__What to produce__
The answer should consist of all the entries, repeated word for word.

*** Supplied records Section Begins ***

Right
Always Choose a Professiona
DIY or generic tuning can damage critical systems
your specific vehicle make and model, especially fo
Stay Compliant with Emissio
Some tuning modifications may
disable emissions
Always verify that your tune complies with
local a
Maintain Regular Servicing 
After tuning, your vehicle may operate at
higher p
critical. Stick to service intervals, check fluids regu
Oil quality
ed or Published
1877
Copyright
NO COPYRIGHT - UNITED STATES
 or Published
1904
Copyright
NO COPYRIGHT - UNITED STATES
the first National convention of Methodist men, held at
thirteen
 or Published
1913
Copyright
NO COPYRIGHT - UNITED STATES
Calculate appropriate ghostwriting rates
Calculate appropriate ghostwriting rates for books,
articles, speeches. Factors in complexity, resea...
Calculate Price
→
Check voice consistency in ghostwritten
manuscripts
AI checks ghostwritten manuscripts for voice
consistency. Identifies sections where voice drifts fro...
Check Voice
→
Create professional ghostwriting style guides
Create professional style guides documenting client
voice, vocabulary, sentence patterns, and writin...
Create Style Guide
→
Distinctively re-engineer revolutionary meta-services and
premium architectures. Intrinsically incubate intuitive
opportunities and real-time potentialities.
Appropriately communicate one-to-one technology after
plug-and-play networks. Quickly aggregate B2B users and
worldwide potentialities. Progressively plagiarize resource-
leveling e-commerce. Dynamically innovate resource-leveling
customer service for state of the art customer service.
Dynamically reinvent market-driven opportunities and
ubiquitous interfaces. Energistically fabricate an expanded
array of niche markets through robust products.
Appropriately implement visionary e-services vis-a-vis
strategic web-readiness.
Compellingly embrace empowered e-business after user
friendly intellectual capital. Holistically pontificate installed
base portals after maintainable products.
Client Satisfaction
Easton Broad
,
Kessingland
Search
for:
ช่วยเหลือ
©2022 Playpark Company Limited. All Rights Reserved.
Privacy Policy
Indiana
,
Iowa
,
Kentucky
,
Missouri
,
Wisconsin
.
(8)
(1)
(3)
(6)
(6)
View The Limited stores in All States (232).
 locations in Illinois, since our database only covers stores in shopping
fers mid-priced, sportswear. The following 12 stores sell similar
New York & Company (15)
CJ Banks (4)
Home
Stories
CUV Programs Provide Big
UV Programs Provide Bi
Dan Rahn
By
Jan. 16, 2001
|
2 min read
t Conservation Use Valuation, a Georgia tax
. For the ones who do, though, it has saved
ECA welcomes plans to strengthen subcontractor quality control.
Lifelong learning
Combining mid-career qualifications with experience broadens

*** Supplied records Section Ends ***

__Task result__
Right
Always Choose a Professiona
DIY or generic tuning can damage critical systems
your specific vehicle make and model, especially fo
Stay Compliant with Emissio
Some tuning modifications may
disable emissions
Always verify that your tune complies with
local a
Maintain Regular Servicing 
After tuning, your vehicle may operate at
higher p
critical. Stick to service intervals, check fluids regu
Oil quality
ed or Published
1877
Copyright
NO COPYRIGHT - UNITED STATES
 or Published
1904
Copyright
NO COPYRIGHT - UNITED STATES
the first National convention of Methodist men, held at
thirteen
 or Published
1913
Copyright
NO COPYRIGHT - UNITED STATES
Calculate appropriate ghostwriting rates
Calculate appropriate ghostwriting rates for books,
articles, speeches. Factors in complexity, resea...
Calculate Price
→
Check voice consistency in ghostwritten
manuscripts
AI checks ghostwritten manuscripts for voice
consistency. Identifies sections where voice drifts fro...
Check Voice
→
Create professional ghostwriting style guides
Create professional style guides documenting client
voice, vocabulary, sentence patterns, and writin...
Create Style Guide
→
Distinctively re-engineer revolutionary meta-services and
premium architectures. Intrinsically incubate intuitive
opportunities and real-time potentialities.
Appropriately communicate one-to-one technology after
plug-and-play networks. Quickly aggregate B2B users and
worldwide potentialities. Progressively plagiarize resource-
leveling e-commerce. Dynamically innovate resource-leveling
customer service for state of the art customer service.
Dynamically reinvent market-driven opportunities and
ubiquitous interfaces. Energistically fabricate an expanded
array of niche markets through robust products.
Appropriately implement visionary e-services vis-a-vis
strategic web-readiness.
Compellingly embrace empowered e-business after user
friendly intellectual capital. Holistically pontificate installed
base portals after maintainable products.
Client Satisfaction
Easton Broad
,
Kessingland
Search
for:
ช่วยเหลือ
©2022 Playpark Company Limited. All Rights Reserved.
Privacy Policy
Indiana
,
Iowa
,
Kentucky
,
Missouri
,
Wisconsin
.
(8)
(1)
(3)
(6)
(6)
View The Limited stores in All States (232).
 locations in Illinois, since our database only covers stores in shopping
fers mid-priced, sportswear. The following 12 stores sell similar
New York & Company (15)
CJ Banks (4)
Home
Stories
CUV Programs Provide Big
UV Programs Provide Bi
Dan Rahn
By
Jan. 16, 2001
|
2 min read
t Conservation Use Valuation, a Georgia tax
. For the ones who do, though, it has saved
ECA welcomes plans to strengthen subcontractor quality control.
Lifelong learning
Combining mid-career qualifications with experience broadens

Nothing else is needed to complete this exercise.